Dr. Seuss Enterprises, however, said it is ‘committed to listening and learning and will continue to review our entire portfolio.’
Books by Dr. Seuss, who died in 1991, have been translated into dozens of languages as well as in braille and are sold in more than 100 countries.
He remains popular, earning an estimated $33 million before taxes in 2020, up from just $9.5 million five years ago, the company said.
Forbes listed him No. 2 on its highest-paid dead celebrities of 2020, behind only the late pop star Michael Jackson.
The decision to stop publication of the six books was announced just one day after President Biden broke with tradition and left Dr. Seuss out of the 2021 Read Across America Day proclamation.
The White House has not explained why Dr. Seuss was left out of this year’s proclamation.
Read Across America Day had traditionally featured on Dr. Seuss books including classics like The Cat In The Hat and The Grinch.
In Obama’s 2014 proclamation, he had said: ‘[Dr Seuss’] tales challenge dictators and discrimination. They call us to open our minds, to take responsibility for ourselves and our planet.’
In 2015, Obama stated: ‘The works of Theodor Seuss Geisel, better known to us as Dr. Seuss, have sparked a love for reading in generations of students. His whimsical wordplay and curious characters inspire children to dream big and remind readers of all ages that ‘a person’s a person no matter how small.’
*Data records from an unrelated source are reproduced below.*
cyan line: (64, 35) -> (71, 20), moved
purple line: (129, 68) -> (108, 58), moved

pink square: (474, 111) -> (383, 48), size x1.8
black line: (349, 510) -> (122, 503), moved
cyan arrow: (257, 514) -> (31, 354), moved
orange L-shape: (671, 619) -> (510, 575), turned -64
The following year, Obama said in 2016 that Seuss was ‘one of America’s revered wordsmiths’ who ‘used his incredible talent to instill in his most impressionable readers universal values we all hold dear.’
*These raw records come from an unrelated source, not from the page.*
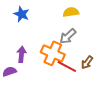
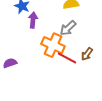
purple arrow: (22, 54) -> (33, 20), moved

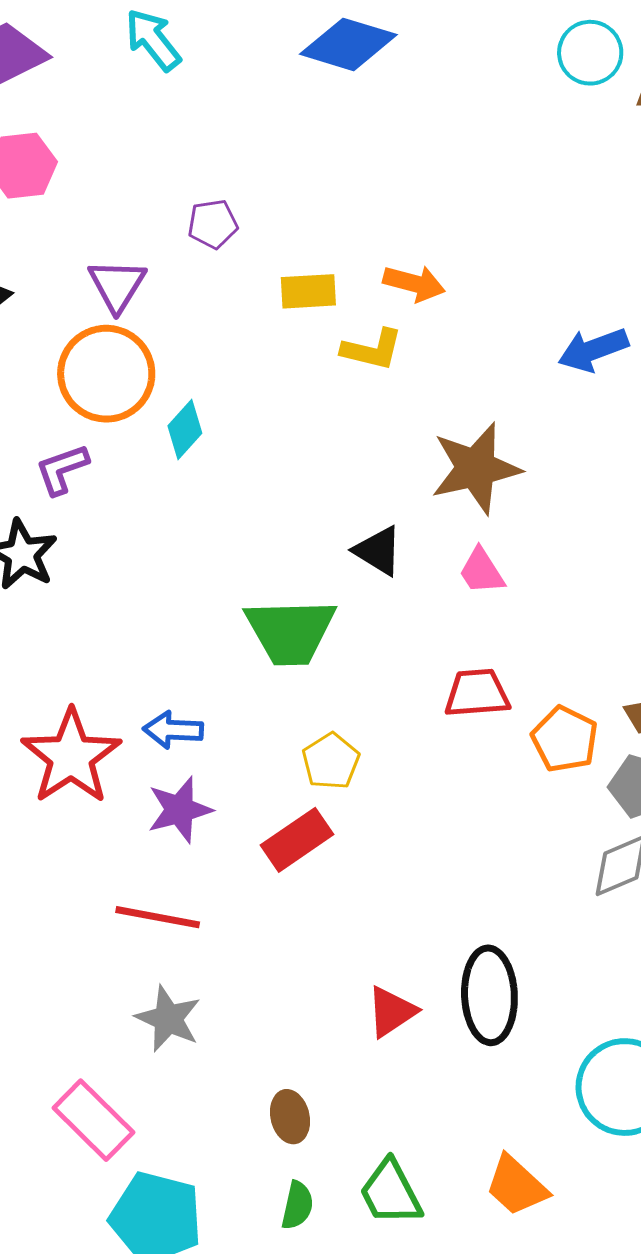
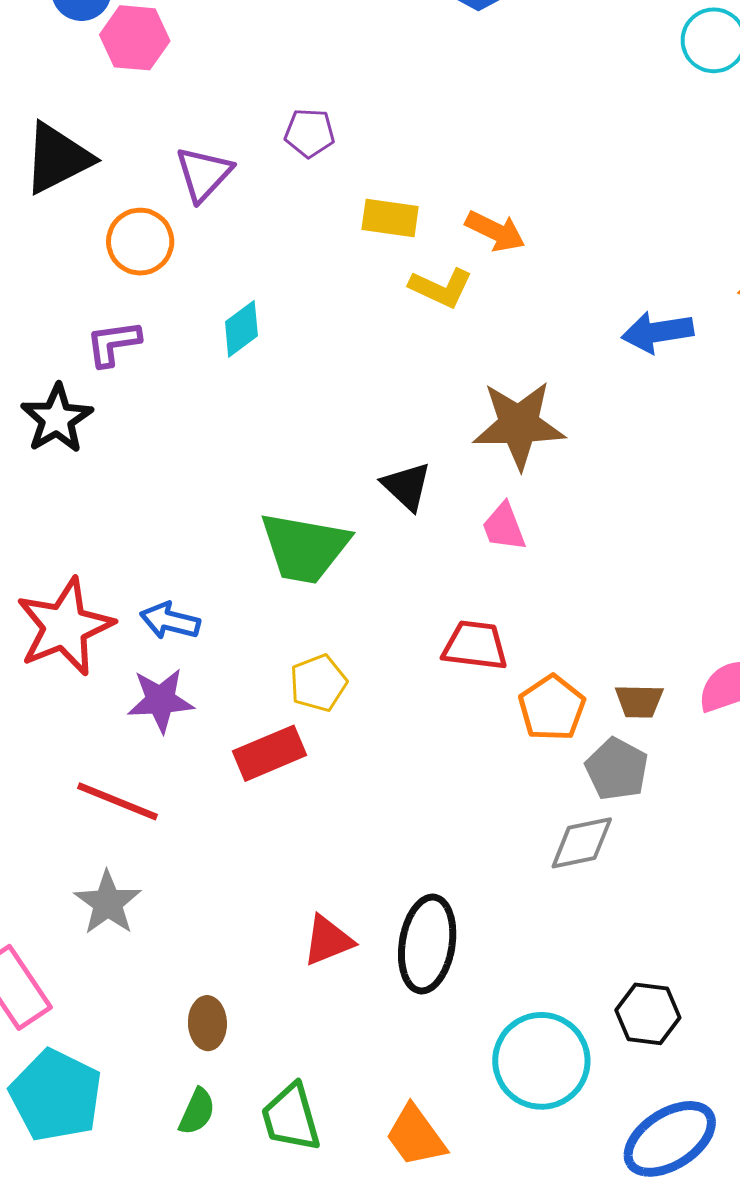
orange circle: (106, 374) -> (140, 242), moved, size x0.7

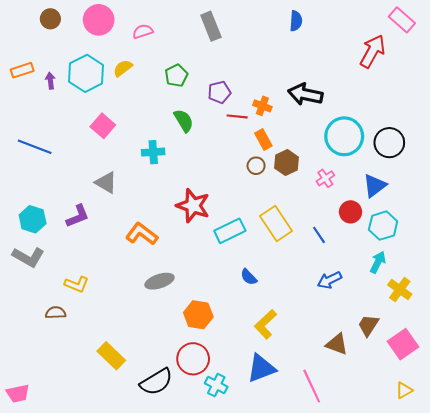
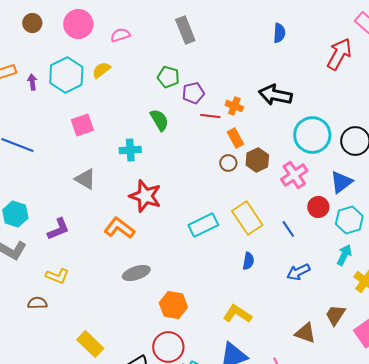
blue semicircle: (296, 21) -> (279, 33), moved
green pentagon: (176, 75) -> (168, 77), moved, turned -30
pink square: (103, 126) -> (82, 125), turned 30
pink cross: (325, 178) -> (294, 175), size x1.5
red star: (193, 206) -> (145, 196), moved
purple L-shape: (78, 216) -> (58, 229), moved
blue semicircle: (249, 277) -> (248, 261), moved, turned -126
yellow L-shape: (265, 324) -> (237, 314), turned 76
Former first lady Melania Trump celebrated Read Across America Day in 2017 by reading Dr. Seuss books to hospitalized children.
‘Dr. Seuss has brought so much joy, laughter and enchantment into children’s lives all around the globe for generations,’ Melania said at the time.
‘Through his captivating rhymes, Dr. Seuss has delighted and inspired children while teaching them to read, to dream, and to care.’
Trump, in his 2018 proclamation, urged Americans to ‘always remember the still-vibrant words of Dr. Seuss: ‘You have brains in your head. You have feet in your shoes. You can steer yourself any direction you choose.’
Trump also referred to Dr. Seuss in his 2019 proclamation.
Numerous other popular children’s series have also been criticized in recent years for alleged racism.
In the 2007 book, ‘Should We Burn Babar?,’ the author and educator Herbert R. Kohl contended that the ‘Babar the Elephant’ books were celebrations of colonialism because of how the title character leaves the jungle and later returns to ‘civilize’ his fellow animals.
One of the books, ‘Babar’s Travels’, was removed from the shelves of a British library in 2012 because of its alleged stereotypes of Africans. Critics also have faulted the ‘Curious George’ books for their premise of a white man bringing home a monkey from Africa.
And Laura Ingalls Wilder’s portrayals of Native Americans in her ‘Little House On the Prairie’ novels have been faulted so often that the American Library Association removed her name in 2018 from a lifetime achievement award it gives out each year.